Metwally et al., Efficient Computation of Frequent and Top-k Elements in Data Streams (2005). There were some other relevant papers I read for my work at Yahoo that I can't find now; but this looks like a good start.
Edit: Ah, see this Brian Hayes article. It sketches an exact algorithm due to Demaine et al., with references. It does it in one pass with very little memory, yielding a set of items including the frequent ones you're looking for, if they exist. Getting the exact counts takes a (now-tractable) second pass.

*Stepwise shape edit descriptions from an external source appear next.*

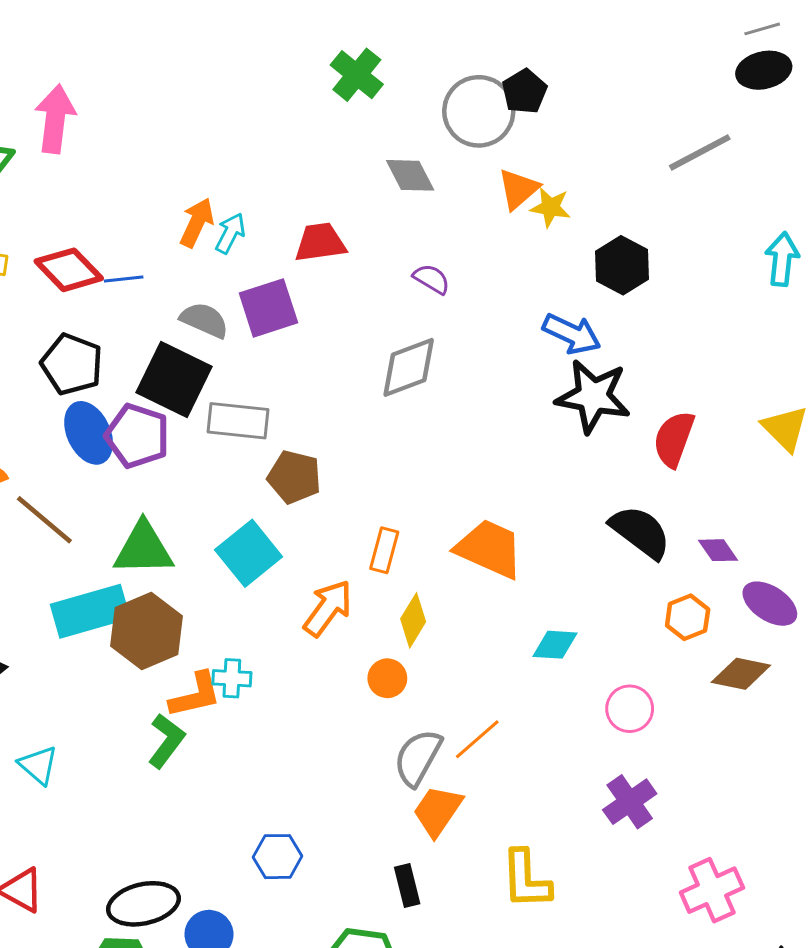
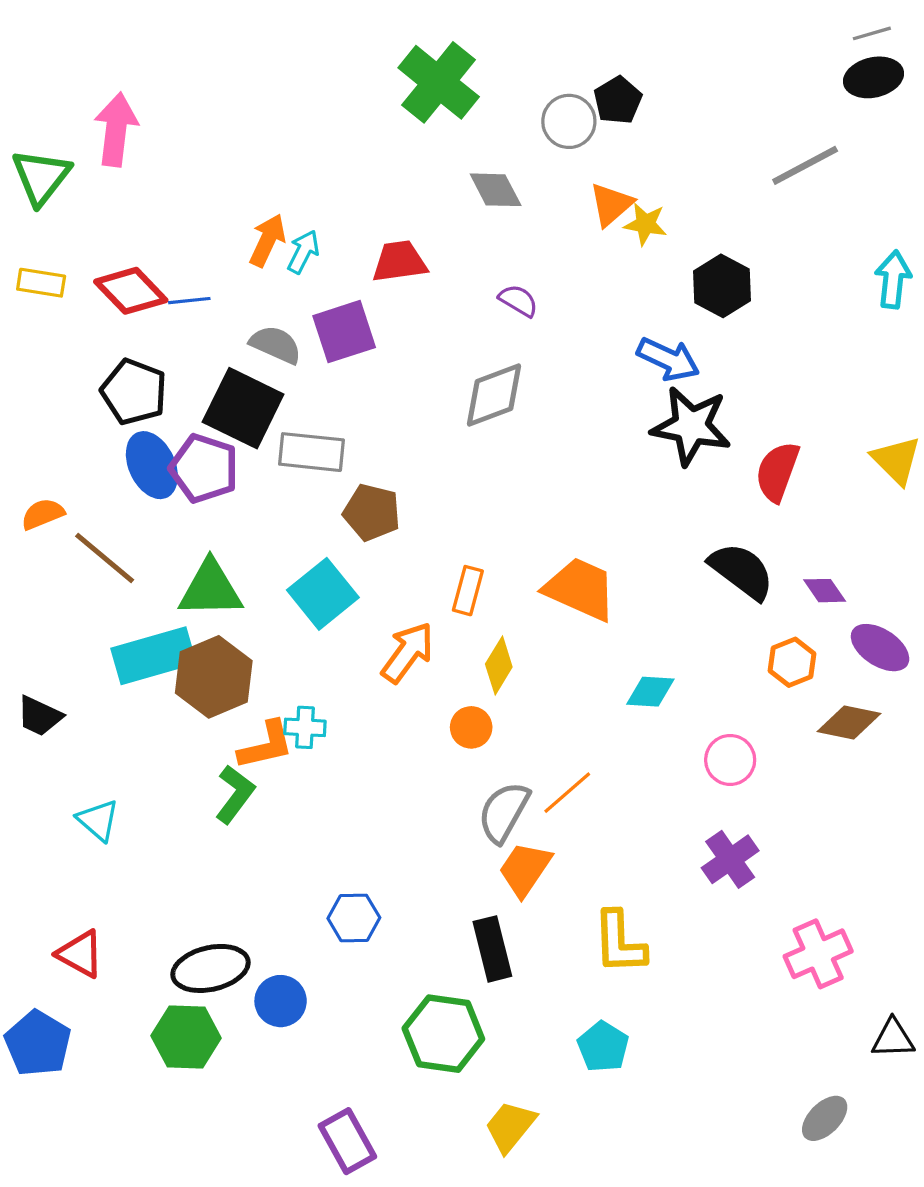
green cross: (357, 75) -> (439, 82), size x1.4
gray circle: (479, 111) -> (569, 121), size x0.7
black rectangle: (407, 886) -> (492, 949), size x1.4

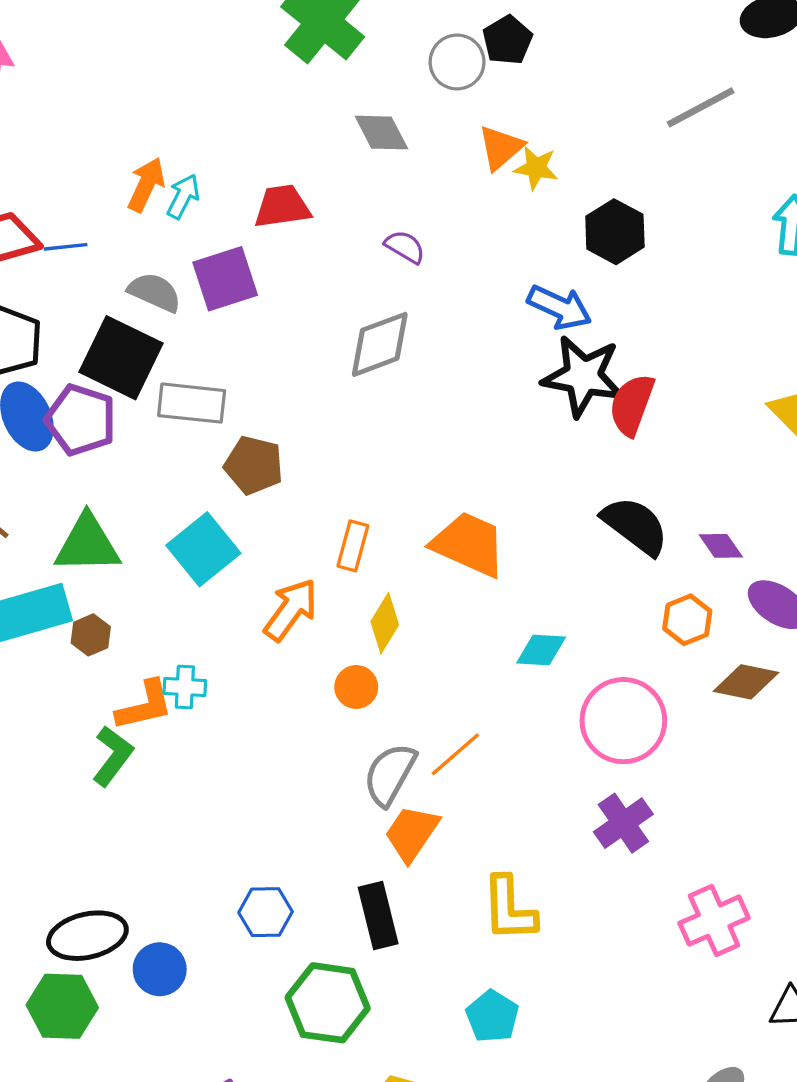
red semicircle: (777, 472) -> (632, 405), moved
brown hexagon: (214, 677) -> (91, 635), size x0.5
pink circle: (730, 760) -> (623, 721), size x1.6
blue hexagon: (354, 918) -> (266, 912), moved

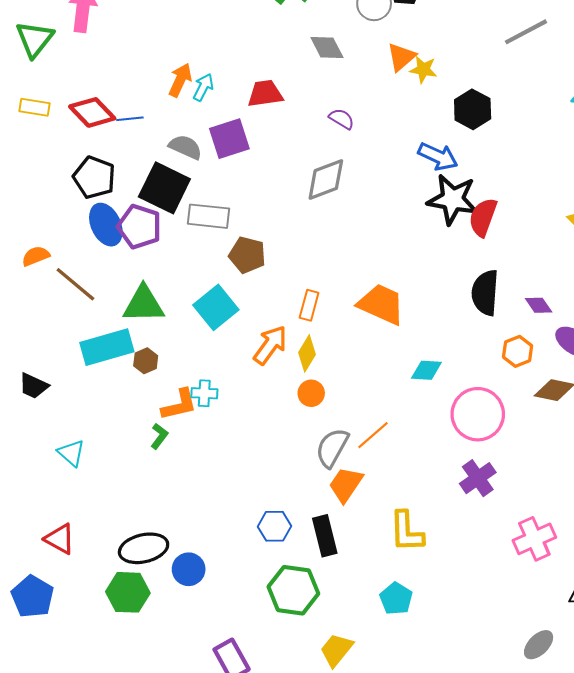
black semicircle: (635, 526) -> (485, 293), turned -123
yellow diamond: (385, 623) -> (307, 353), moved
green L-shape: (113, 756) -> (159, 436), size x0.7
blue hexagon: (266, 912) -> (275, 526), moved

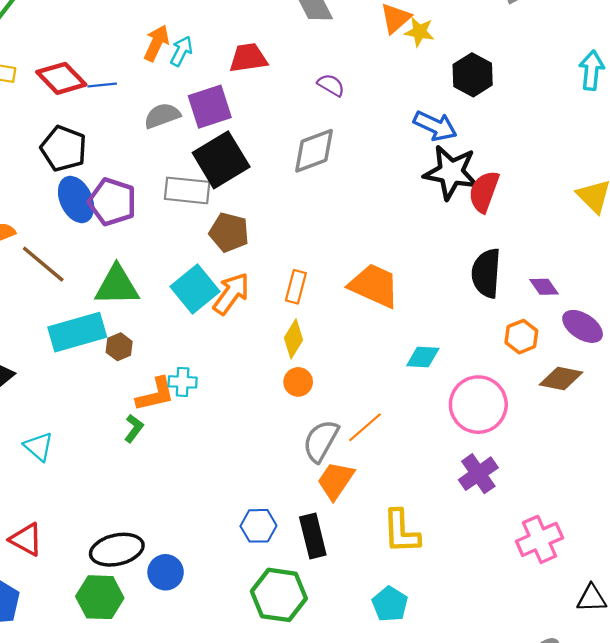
gray semicircle: (185, 147) -> (162, 116), turned -44
black square: (164, 188) -> (221, 160), moved, turned 33
orange arrow: (270, 345) -> (231, 294), moved

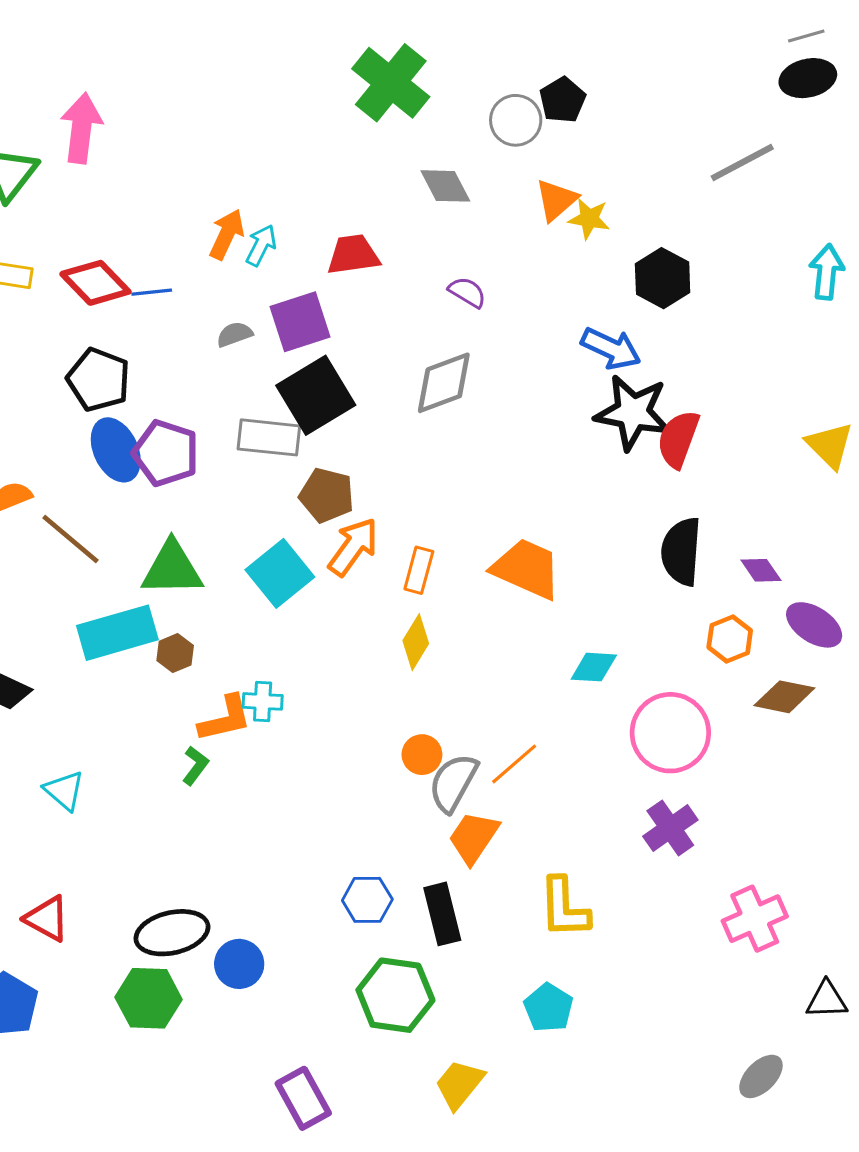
gray semicircle: (162, 116) -> (234, 334), size x0.7
orange arrow: (231, 294) -> (353, 547), moved
orange circle: (298, 382) -> (422, 755), moved

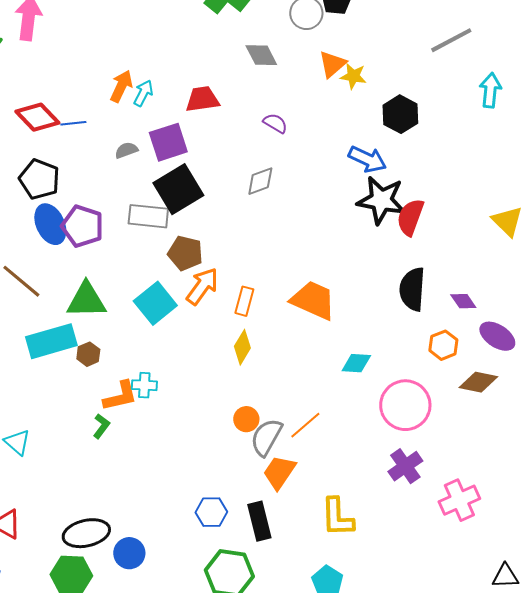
cyan arrow: (827, 272) -> (490, 90), moved
gray diamond: (444, 383) -> (260, 181), size x0.7
pink cross: (755, 919) -> (459, 500), moved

this will depend on the distribution of the codes. if there are a small enough number of distinct codes you can build a http://en.wikipedia.org/wiki/Frequency_distribution in core with a map. otherwise you probably will have to build a http://en.wikipedia.org/wiki/Histogram and then make multiple passes over the data examining frequencies of codes in each bucket.
Sort chunks of the file in memory, as if you were performing and external sort. Rather than writing out all of the sorted codes in each chunk, however, you can just write each distinct code and the number of occurrences in that chunk. Finally, merge these summary records to find the number of occurrences of each code.
This process scales to any size data, and it only makes one pass over the input data. Multiple merge passes may be required, depending on how many summary files you want to open at once.
Sorting the file allows you to count the number of occurrences of each code using a fixed amount of memory, regardless of the input size.
You also know the total number of codes (either by dividing the input size by a fixed code size, or by counting the number of variable length codes during the sorting pass in a more general problem).
So, you know the proportion of the input associated with each code.
This is basically the pipeline sort * | uniq -c
If every code appears just once, that's no problem; you just need to be able to count them.
That depends on how many different codes exist, and how much memory you have available.
My first idea would be to build a hash table of counters, with the codes as keys. Loop through the entire file, increasing the counter of the respective code, and counting the overall number. Finally, filter all keys with counters that exceed (* overall-counter 1/200).
If the files consist solely of 16-byte codes, and you know how large each file is, you can calculate the number of codes in each file. Then you can find the 0.5% threshold and follow any of the other suggestions to count the occurrences of each code, recording each one whose frequency crosses the threshold.
Do the contents of each file represent a single data set, or is there an arbitrary cutoff between files? In the latter case, and assuming a fairly constant distribution of codes over time, you can make your life simpler by splitting each file into smaller, more manageable chunks. As a bonus, you'll get preliminary results faster and can pipeline then into the next process earlier.